Google Earth Pro ($399 per year), is now free.

It is obviously better than the old free version, but you will need
a Google account to get all the "Pro" stuff as you need to log in.

Mike.


----------



## Ameriscot (Feb 5, 2015)

Love Google earth. I've been around the world many times on it. When we plan a trip to somewhere we haven't been I check it out thoroughly on google earth. I can see how wide the beaches are etc.

I have a google account but hadn't heard of Pro. I'll check it out.


----------



## Ken N Tx (Feb 6, 2015)

I have used Vpike


----------



## Mike (Feb 6, 2015)

Ameriscot said:


> Love Google earth. I've been around the world many times on it. When we plan a trip to somewhere we haven't been I check it out thoroughly on google earth. I can see how wide the beaches are etc.
> 
> I have a google account but hadn't heard of Pro. I'll check it out.
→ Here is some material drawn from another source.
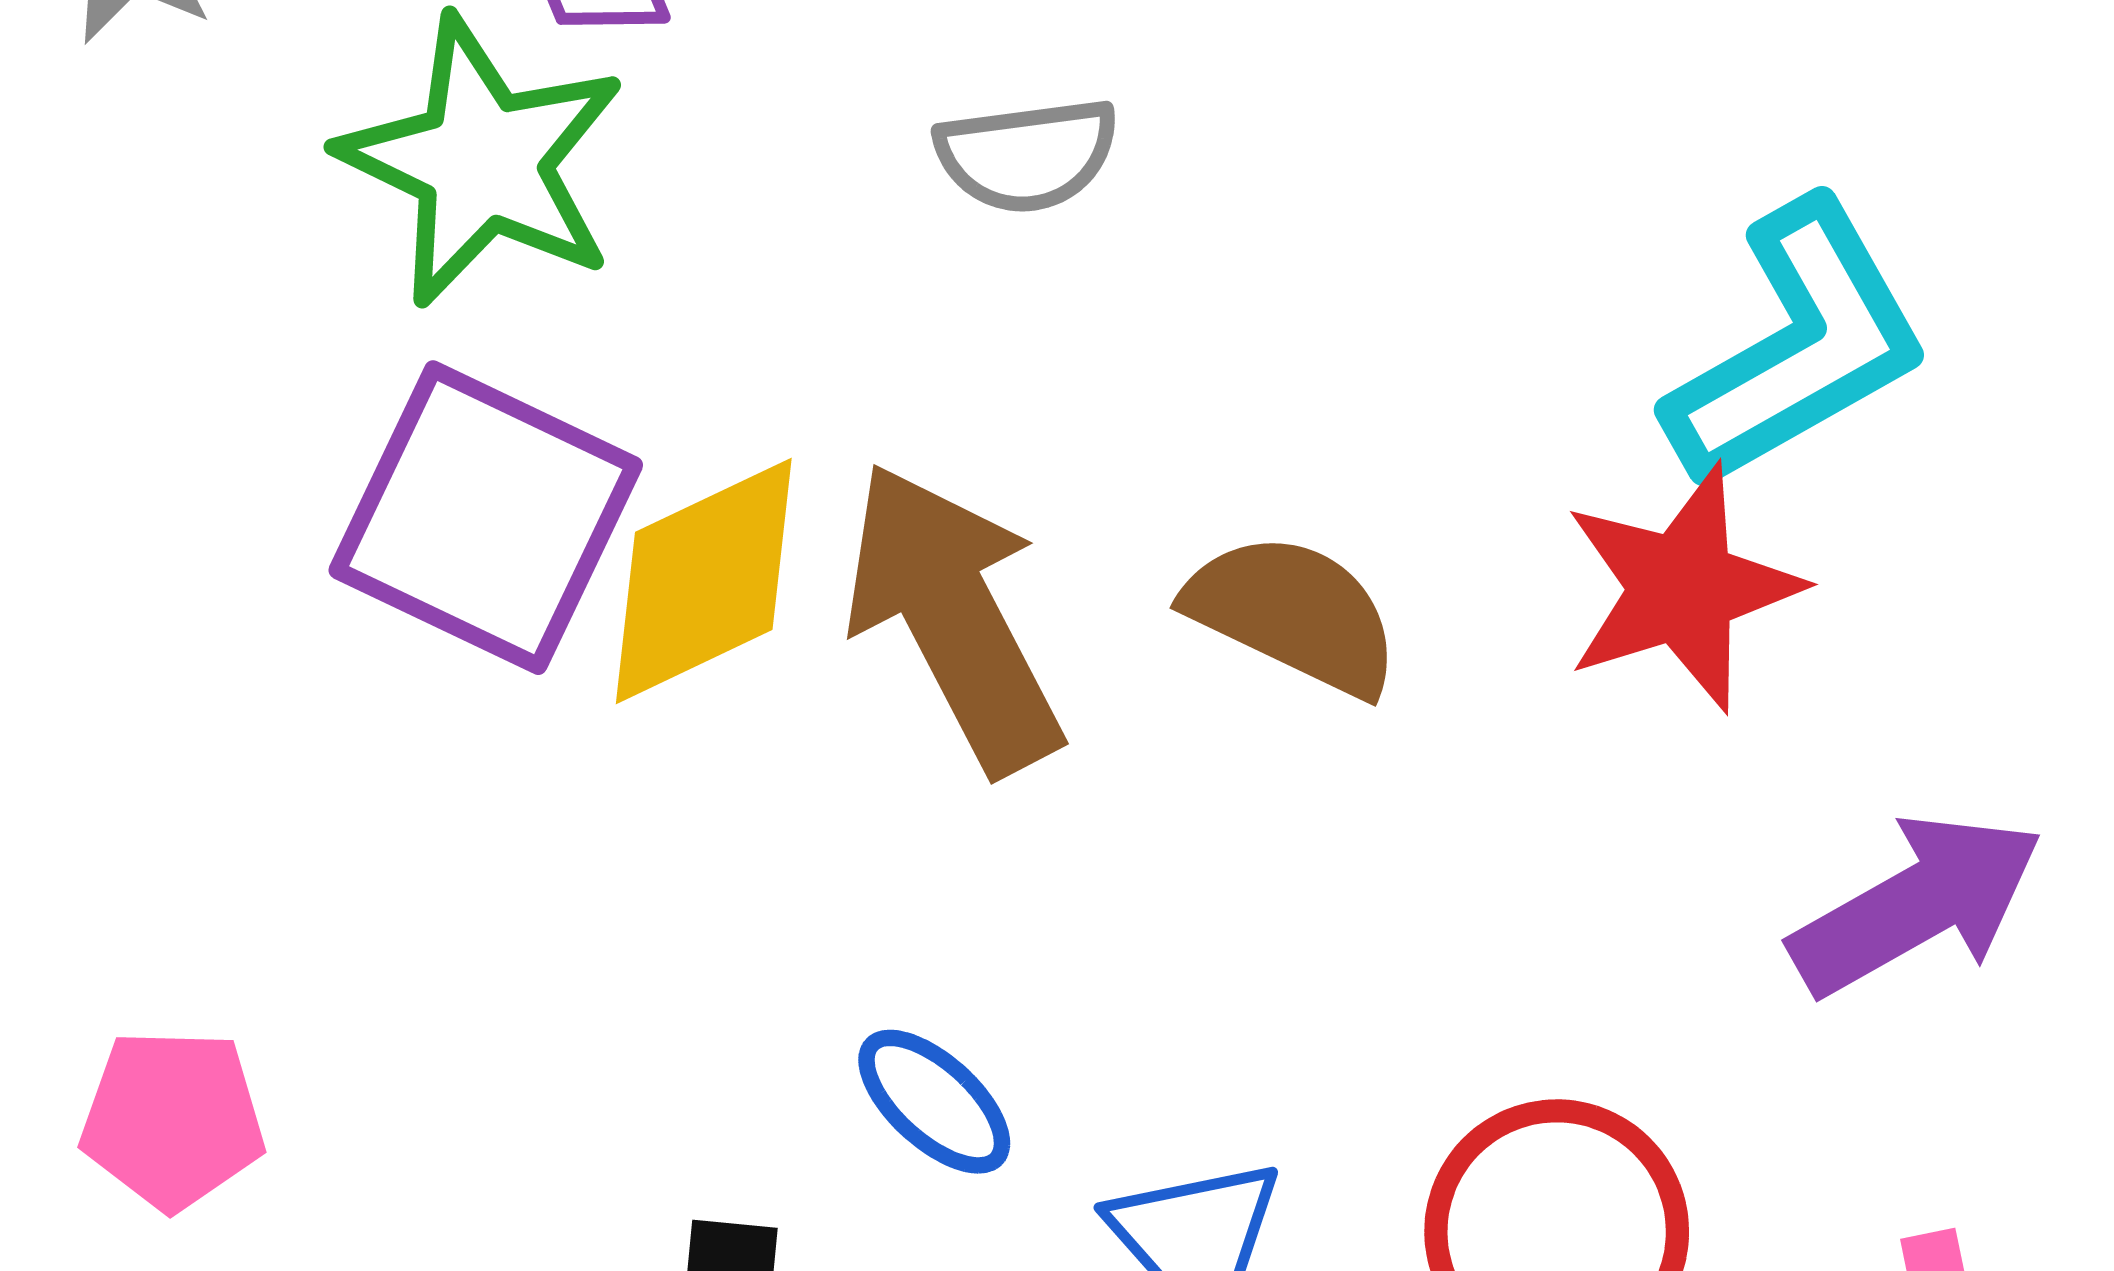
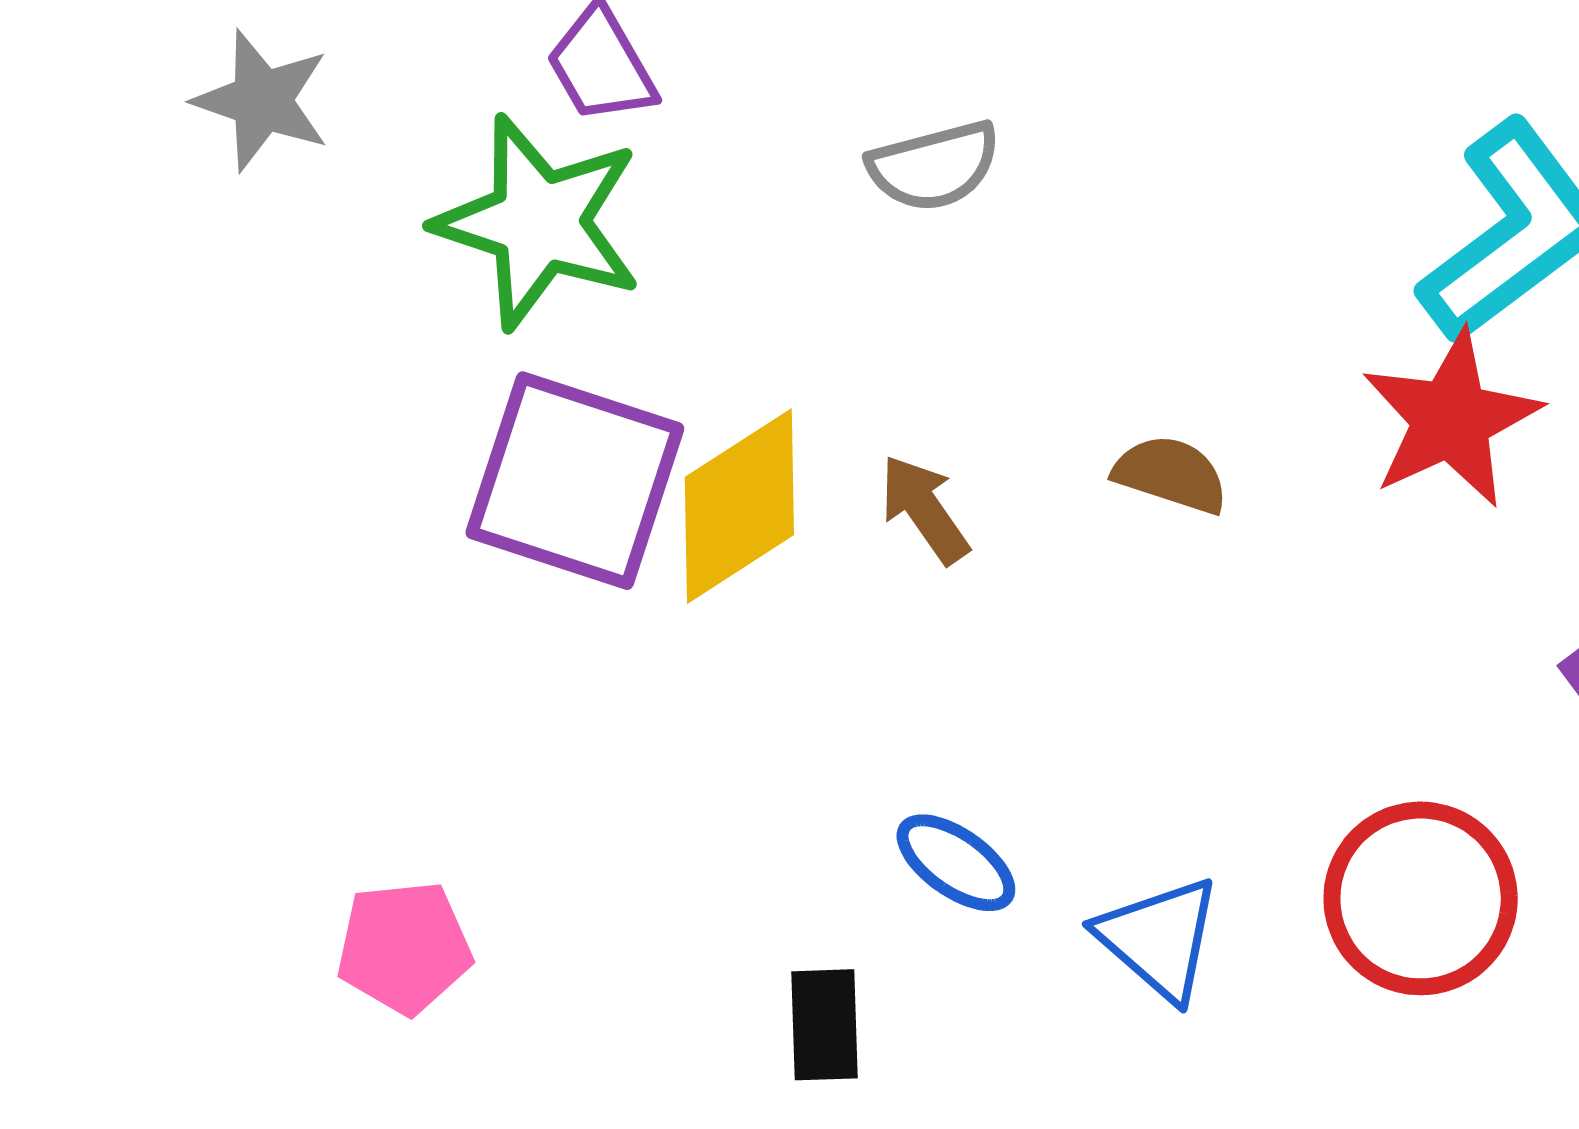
brown semicircle: (1293, 614) -> (1171, 474), size x0.7
brown arrow: (954, 618) -> (924, 509), size x0.5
All you have to do is download Google Earth and the new free version wil
be the one that you get.

Mike.


----------



## Ameriscot (Feb 6, 2015)

Mike said:


> All you have to do is download Google Earth and the new free version wil
> be the one that you get.
> 
> Mike.



Okay.  I guess it will just replace the one I already have. Ta.


----------



## Don M. (Feb 6, 2015)

I use Google Earth, Yahoo Maps, and Vpike....all for varying purposes.  When I'm going someplace for the first time, I go to these services, and get a map, and a satellite view, etc., and usually have no trouble getting to the destination without driving all over the place.  Vpike is a neat service in that it offers a street view of most addresses, and a person can get an idea of just exactly what the house or building will look like when they get there, so they know they are at the right place.  It sure beats carrying around a road atlas, and a bunch of maps.


----------